Le campagne elettorali permanenti in Italia non sono una novità, ma i limiti oltrepassati dai leader del governo giallo-verde non hanno riscontri nel passato della nostra Repubblica parlamentare.

Craxi e De Mita duellarono per anni, ma esageravano sulle nomine, sulle quali gli attuali alleati non sono immuni dal cencellismo spinto. Il il dibattito però era diverso. Si argomentava e si ragionava.

L’offensiva scatenata dalla Rousseau e conseguentemente da Di Maio v/s Salvini, partita da più di un mese, è evidentemente la risposta ai sondaggi che davano il leghista al massimo della popolarità.

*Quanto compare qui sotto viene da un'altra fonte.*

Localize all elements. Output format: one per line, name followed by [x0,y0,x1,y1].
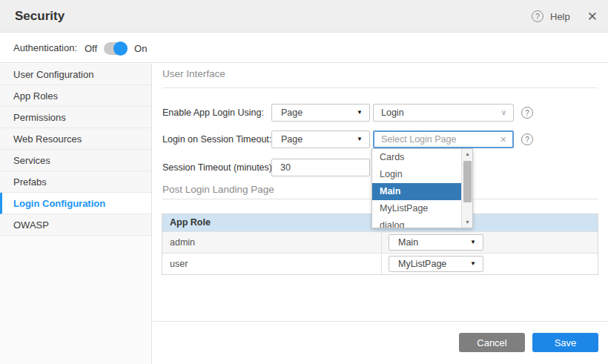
select-value: MyListPage [398,257,446,271]
authentication-row: Authentication: Off On [0,33,608,63]
select-arrow-icon: ▼ [357,131,363,148]
session-timeout-input[interactable] [271,159,370,176]
landing-page-select-user[interactable]: MyListPage ▼ [389,256,483,272]
column-divider [381,232,382,253]
footer-divider [153,321,608,322]
clear-icon[interactable]: × [500,132,506,147]
table-row: admin Main ▼ [162,231,598,253]
chevron-down-icon: ∨ [501,105,506,121]
sidebar-item-user-configuration[interactable]: User Configuration [0,64,151,85]
sidebar-item-app-roles[interactable]: App Roles [0,85,151,107]
question-mark-glyph: ? [535,13,540,21]
select-arrow-icon: ▼ [470,235,476,250]
save-button[interactable]: Save [532,333,598,352]
toggle-on-label: On [134,43,147,54]
cancel-button[interactable]: Cancel [459,333,525,352]
enable-app-login-type-select[interactable]: Page ▼ [271,104,370,122]
scrollbar-thumb[interactable] [463,161,472,202]
dropdown-option-cards[interactable]: Cards [372,149,461,166]
table-row: user MyListPage ▼ [162,253,598,274]
dropdown-option-mylistpage[interactable]: MyListPage [372,200,461,217]
security-dialog: Security ? Help ✕ Authentication: Off On… [0,0,608,364]
sidebar-item-web-resources[interactable]: Web Resources [0,128,151,150]
sidebar-item-services[interactable]: Services [0,150,151,171]
dropdown-scrollbar[interactable]: ▲ ▼ [461,149,472,228]
login-on-timeout-row: Login on Session Timeout: Page ▼ Select … [153,130,608,148]
enable-app-login-label: Enable App Login Using: [162,104,264,122]
combo-value: Login [381,105,404,121]
scroll-down-icon[interactable]: ▼ [462,217,473,228]
authentication-label: Authentication: [13,42,77,53]
role-cell: admin [170,232,195,254]
dropdown-option-main-highlighted[interactable]: Main [372,183,461,200]
section-heading-user-interface: User Interface [162,68,225,79]
help-icon[interactable]: ? [521,107,533,119]
login-page-dropdown: Cards Login Main MyListPage dialog ▲ ▼ [371,148,473,228]
dropdown-option-login[interactable]: Login [372,166,461,183]
session-timeout-label: Session Timeout (minutes): [162,159,274,176]
help-icon[interactable]: ? [521,133,533,145]
page-title: Security [15,9,65,24]
help-link[interactable]: Help [550,11,570,22]
help-icon[interactable]: ? [532,10,543,22]
select-value: Main [398,235,418,250]
section-divider [162,87,598,88]
question-mark-glyph: ? [525,109,529,117]
dialog-header: Security ? Help ✕ [0,0,608,33]
toggle-off-label: Off [85,43,97,54]
section-heading-post-login: Post Login Landing Page [162,184,274,195]
close-icon[interactable]: ✕ [587,10,598,23]
sidebar-item-login-configuration[interactable]: Login Configuration [0,193,151,214]
question-mark-glyph: ? [525,136,529,144]
toggle-knob [113,42,128,56]
login-page-combo[interactable]: Login ∨ [373,104,514,122]
login-on-timeout-label: Login on Session Timeout: [162,130,271,148]
login-on-timeout-type-select[interactable]: Page ▼ [271,130,370,148]
select-arrow-icon: ▼ [470,257,476,271]
input-placeholder: Select Login Page [381,132,456,147]
column-divider [381,254,382,274]
sidebar-item-prefabs[interactable]: Prefabs [0,171,151,193]
select-value: Page [281,131,303,148]
select-value: Page [281,105,303,121]
role-cell: user [170,254,188,275]
select-login-page-input[interactable]: Select Login Page × [373,130,514,148]
sidebar-item-owasp[interactable]: OWASP [0,214,151,236]
sidebar: User Configuration App Roles Permissions… [0,64,152,364]
enable-app-login-row: Enable App Login Using: Page ▼ Login ∨ ? [153,104,608,122]
sidebar-item-permissions[interactable]: Permissions [0,107,151,128]
landing-page-select-admin[interactable]: Main ▼ [389,234,483,251]
scroll-up-icon[interactable]: ▲ [462,149,473,159]
authentication-toggle[interactable] [104,42,128,55]
main-panel: User Interface Enable App Login Using: P… [153,63,608,364]
select-arrow-icon: ▼ [357,105,363,121]
dropdown-option-dialog[interactable]: dialog [372,217,461,228]
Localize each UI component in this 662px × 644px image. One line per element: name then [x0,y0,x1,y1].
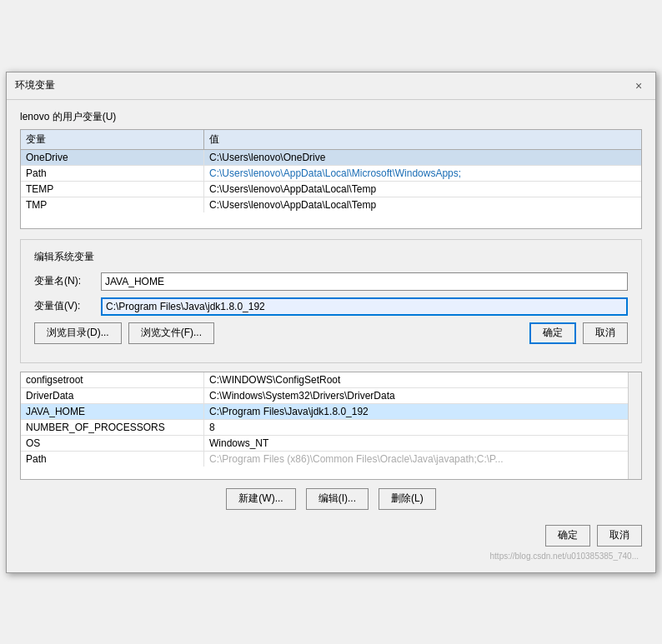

Di Maio per recuperare è tornato ai toni di opposizione e ad usare la clava del giustizialismo. L’inusualità del caso Siri ne è la conferma, soprattutto dopo averlo incolpato di aver acceso un mutuo, che ha tolto ogni dubbio a molti osservatori sull’uso politico dell’inchiesta. Il resto lo ha fatto Report con un servizio imbarazzante ieri sera, sostituire la Gabanelli con Ranucci è stato un “omicidio” giornalistico.

Il dato politico che resta è imbarazzante, in quanto se da un lato c’è un Movimento che per risalire la china è stato costretto a tornare alle urla, alle condivisioni social ed a vantare una crescita economica modello Reaganomics, dall’altro lato c’è un Ministro dell’Interno che gioca tutta la sua partita sulla paura a causa della presunta invasione degli immigrati.

Non ci resta che aspettare il 26 maggio e sperare per il meglio per il nostro paese.